Wer einen Hof im Sinne der Höfeordnung durch einen Übergabevertrag erhält und Hofgrundstücke veräußert oder landwirtschaftsfremd nutzt, muss den weichenden Erben nach § 13 der HöfeO Nachabfindung zahlen. Voraussetzung ist natürlich, dass tatsächlich ein Hof im Sinne der Höfeordnung vorliegt.
Das OLG Braunschweig hatte sich mit einem Fall zu befassen, bei dem ein landwirtschaftlicher Betrieb durch einen Übergabevertrag an den Nachfolger übertragen wurde. Im Übergabevertrag war geregelt, dass die weichenden Erben eine Hofabfindung und Nachabfindung erhalten sollten. Alle Beteiligten hatten übersehen, dass der Betrieb wegen Verfalls der Hofstelle und langjähriger parzellierter Verpachtung trotz Hofvermerk tatsächlich kein Hof im Sinne der Höfeordnung mehr war. Das OLG Braunschweig musste entscheiden, ob ein weichender Erbe nach einer Grundstücksveräußerung Nachabfindung beanspruchen konnte, obwohl der Betrieb bei genauer Betrachtung kein Hof mehr war.

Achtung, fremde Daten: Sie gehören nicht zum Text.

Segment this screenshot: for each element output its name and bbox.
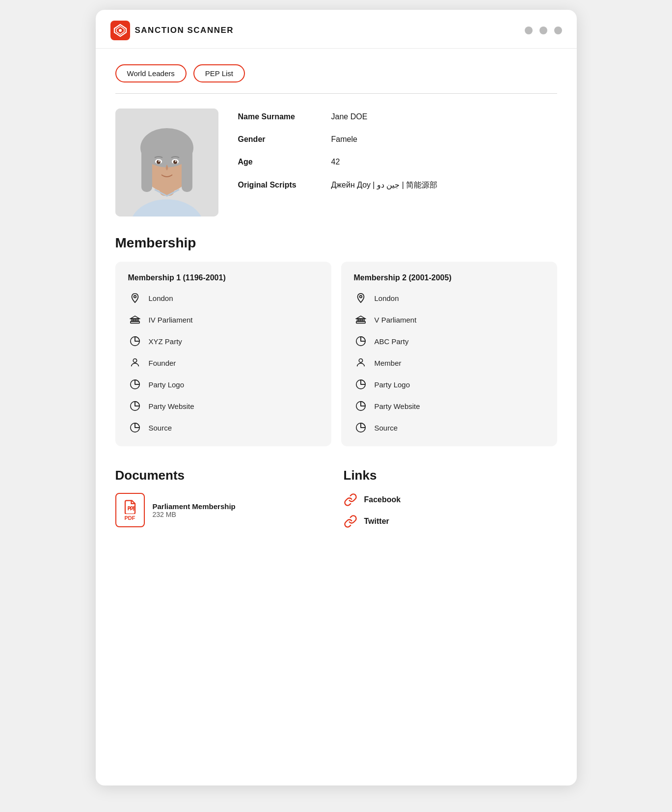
svg-point-35: [359, 296, 362, 298]
membership-item: London: [354, 291, 544, 305]
membership-item-text: ABC Party: [375, 337, 409, 346]
link-icon-facebook: [344, 493, 357, 507]
membership-card-1-title: Membership 1 (1196-2001): [128, 273, 319, 282]
bottom-grid: Documents PDF: [115, 468, 557, 536]
scripts-label: Original Scripts: [238, 181, 317, 189]
membership-item-text: XYZ Party: [149, 337, 182, 346]
membership-card-2: Membership 2 (2001-2005) London: [341, 262, 557, 446]
pie-icon-3: [128, 399, 142, 413]
documents-section: Documents PDF: [115, 468, 329, 536]
membership-item: IV Parliament: [128, 313, 319, 326]
membership-item-text: Founder: [149, 359, 176, 367]
pdf-label: PDF: [125, 515, 135, 521]
logo-area: SANCTION SCANNER: [110, 21, 234, 40]
link-twitter: Twitter: [344, 514, 557, 528]
link-twitter-label: Twitter: [364, 517, 389, 526]
pie-icon-4: [128, 421, 142, 434]
membership-item-text: Party Logo: [149, 380, 185, 389]
pdf-icon-box: PDF: [115, 493, 145, 527]
svg-rect-38: [359, 319, 360, 322]
links-section: Links Facebook Twitter: [344, 468, 557, 536]
membership-item-text: Source: [375, 424, 398, 432]
svg-rect-20: [135, 319, 136, 322]
membership-title: Membership: [115, 235, 557, 251]
membership-item: Party Logo: [354, 378, 544, 391]
membership-item-text: Party Website: [149, 402, 194, 410]
membership-item: ABC Party: [354, 334, 544, 348]
window-dot-3: [554, 27, 562, 34]
membership-item: Source: [128, 421, 319, 434]
membership-item-text: V Parliament: [375, 316, 417, 324]
documents-title: Documents: [115, 468, 329, 483]
location-icon: [128, 291, 142, 305]
links-title: Links: [344, 468, 557, 483]
gender-label: Gender: [238, 135, 317, 144]
age-value: 42: [331, 158, 340, 166]
membership-card-1: Membership 1 (1196-2001) London: [115, 262, 331, 446]
membership-item: Founder: [128, 356, 319, 370]
profile-section: Name Surname Jane DOE Gender Famele Age …: [115, 108, 557, 217]
person-icon-2: [354, 356, 368, 370]
link-facebook: Facebook: [344, 493, 557, 507]
svg-rect-39: [361, 319, 362, 322]
membership-item: London: [128, 291, 319, 305]
svg-rect-9: [182, 148, 192, 192]
membership-item-text: London: [149, 294, 173, 302]
section-divider: [115, 93, 557, 94]
title-bar: SANCTION SCANNER: [96, 10, 577, 49]
link-icon-twitter: [344, 514, 357, 528]
gender-value: Famele: [331, 135, 357, 144]
svg-point-15: [175, 161, 176, 162]
membership-grid: Membership 1 (1196-2001) London: [115, 262, 557, 446]
doc-info-title: Parliament Membership: [153, 502, 236, 511]
doc-item: PDF Parliament Membership 232 MB: [115, 493, 329, 527]
tag-world-leaders[interactable]: World Leaders: [115, 64, 187, 82]
membership-item: Party Logo: [128, 378, 319, 391]
name-value: Jane DOE: [331, 112, 368, 121]
pie-icon: [128, 334, 142, 348]
info-row-scripts: Original Scripts Джейн Доу | جین دو | 简能…: [238, 180, 557, 190]
svg-rect-18: [131, 319, 133, 322]
membership-item: Party Website: [354, 399, 544, 413]
info-row-name: Name Surname Jane DOE: [238, 112, 557, 121]
membership-card-2-title: Membership 2 (2001-2005): [354, 273, 544, 282]
info-row-age: Age 42: [238, 158, 557, 166]
scripts-value: Джейн Доу | جین دو | 简能源部: [331, 180, 438, 190]
logo-icon: [110, 21, 130, 40]
membership-item-text: Party Website: [375, 402, 420, 410]
svg-rect-19: [133, 319, 134, 322]
doc-info: Parliament Membership 232 MB: [153, 502, 236, 518]
parliament-icon-2: [354, 313, 368, 326]
membership-item-text: Source: [149, 424, 172, 432]
link-facebook-label: Facebook: [364, 495, 401, 504]
window-dot-1: [525, 27, 533, 34]
name-label: Name Surname: [238, 112, 317, 121]
main-content: World Leaders PEP List: [96, 49, 577, 556]
profile-photo: [115, 108, 218, 217]
window-controls: [525, 27, 562, 34]
parliament-icon: [128, 313, 142, 326]
main-window: SANCTION SCANNER World Leaders PEP List: [96, 10, 577, 785]
membership-item: Source: [354, 421, 544, 434]
profile-info: Name Surname Jane DOE Gender Famele Age …: [238, 108, 557, 204]
window-dot-2: [539, 27, 547, 34]
svg-rect-8: [141, 148, 152, 192]
svg-point-16: [134, 296, 136, 298]
pie-icon-7: [354, 399, 368, 413]
person-icon: [128, 356, 142, 370]
tags-row: World Leaders PEP List: [115, 64, 557, 82]
svg-point-1: [119, 29, 122, 32]
tag-pep-list[interactable]: PEP List: [193, 64, 245, 82]
location-icon-2: [354, 291, 368, 305]
doc-info-size: 232 MB: [153, 511, 236, 518]
pie-icon-2: [128, 378, 142, 391]
svg-point-14: [158, 161, 160, 162]
info-row-gender: Gender Famele: [238, 135, 557, 144]
pie-icon-8: [354, 421, 368, 434]
pie-icon-6: [354, 378, 368, 391]
membership-item: XYZ Party: [128, 334, 319, 348]
membership-item-text: IV Parliament: [149, 316, 193, 324]
membership-item-text: Member: [375, 359, 402, 367]
membership-item: Member: [354, 356, 544, 370]
logo-text: SANCTION SCANNER: [135, 26, 234, 35]
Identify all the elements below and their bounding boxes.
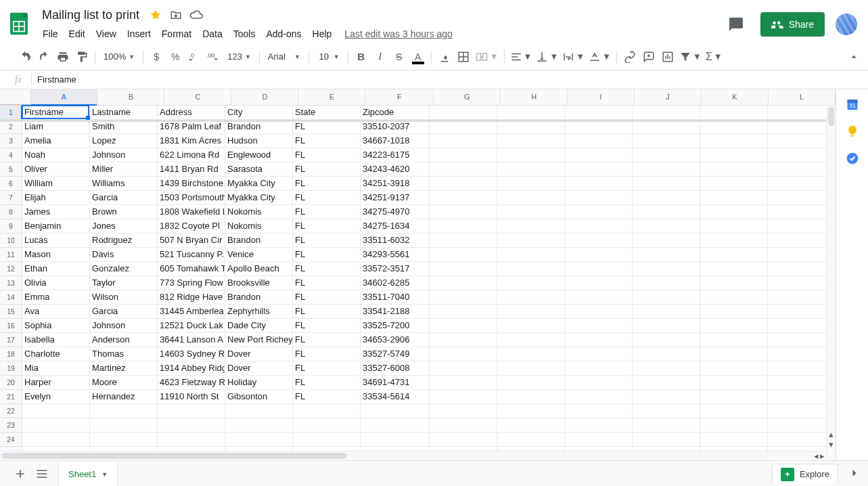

Das Oberlandesgericht Braunschweig weist in seinem Beschluss vom 31.10.2011 (Az.: 2 W 4/11) zunächst darauf hin, dass der weichende Erbe Nachabfindung im Sinne von § 13 HöfeO schon deshalb nicht verlangen kann, weil der Betrieb tatsächlich kein Hof im Sinne der Höfeordnung mehr war. Allerdings unterlagen der frühere Betriebsinhaber und der Betriebsnachfolger bei der Beurkundung des Übergabevertrages dem gleichen Irrtum, dass die landwirtschaftliche Besitzung tatsächlich die Hofeigenschaft verloren hatte. Das OLG Braunschweig wendet nun die Grundsätze des Wegfalls der Geschäftsgrundlage an. Es prüfte, was der frühere Betriebsinhaber und der Nachfolger vermutlich vereinbart hätten, wenn ihnen bewusst gewesen wäre, dass der Betrieb zwischenzeitlich die Hofeigenschaft verloren hatte. Der Senat kam zu dem Ergebnis, dass der frühere Betriebsinhaber und der Nachfolger den weichenden Erben vermutlich einen am Nachabfindungsanspruch orientierten Zahlungsanspruch zugebilligt hätten, wenn sie sich darüber im Klaren gewesen wären, dass der Hof kein Hof im Sinne der Höfeordnung mehr war. Die Entscheidung bedeutet im Ergebnis, dass die Anwendung der Regelungen der Höfeordnung in Betracht kommt, wenn der frühere Hofinhaber und der Hofnachfolger im Hofübergabevertrag irrtümlich annahmen, dass alle Voraussetzungen für einen Hof im Sinne der Höfeordnung gegeben sind.